Uncle Brett gave us matching dad/son t-shirts which boldly say 'I love Chickafila'. We are planning on having Jack's 1 year old birthday at Chickafila, at which time they will wear their shirts and Jack will try chicken for the very first time. It was very important that Jack's first chicken should come from chicafila… yummy yummy honey mustard!

4. He washes the dishes. This one I have to give a big thanks to my father in law for. Steve is wonderful about washing dishes. He washes the dishes better than I would, and even dries them right away. I usually just quickly wash them and leave them out to dry… slacker me! Thank you Steve for loving me in this way.

5. He does not follow the crowd
My husband is not on facebook. This is despite the fact that his dad, mom, brother, sister, uncles, cousins, wife, and best friends are all on facebook. He has been peer-pressured many times (myself included) but he has stood strong.

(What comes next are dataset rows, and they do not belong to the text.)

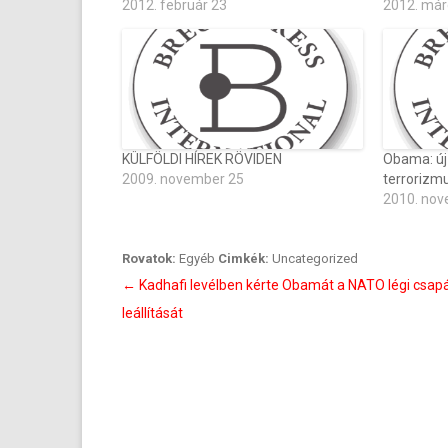
2012. február 23
2012. már
KÜLFÖLDI HÍREK RÖVIDEN
Obama: új
2009. november 25
terrorizmu
2010. nov
Rovatok:
Egyéb
Cimkék:
Uncategorized
Bejegyzés
←
Kadhafi levélben kérte Obamát a NATO légi csap
navigáció
leállítását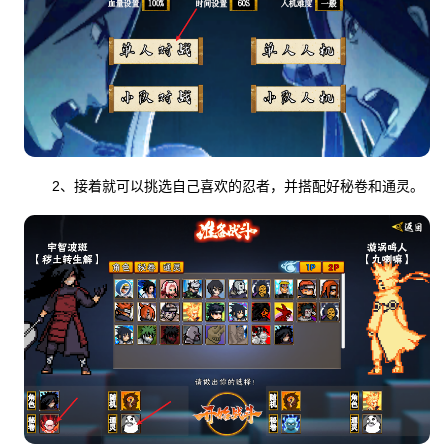
2、接着就可以挑选自己喜欢的忍者，并搭配好秘卷和通灵。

He always wears his helmet whenever he plays softball. Now despite the fact that no one else in his team wears it (or even the league) and it looks kind of funny, Steve is very faithful about wearing it every time. In general he has never worried about impressing other people. And he has this gift of not letting things get to him, he is pretty easy going.

6. He can entertain a crowd. Steve can tell jokes in a crowd in a way that I can’t… I must say he gets this from his dad. He also loves having people over- the more, the merrier!

7. He is a wonderful father. Every night when we he gets home he takes over by playing with Jack and getting him ready for bed. This gives me a nice break to get dinner started! He tickles Jack in a way that gets him to crack up for a while, not just smile. He gives him a bath, and helps me wash all the bottles. He has always been involved with taking care of Jack with a loving servant heart.

Thank you Steve for being such a wonderful husband and father. If you are called to heaven one day sooner than I expect, the pain will be worth every wonderful memory I have with you. I love you so much and treasure each day I am given with you!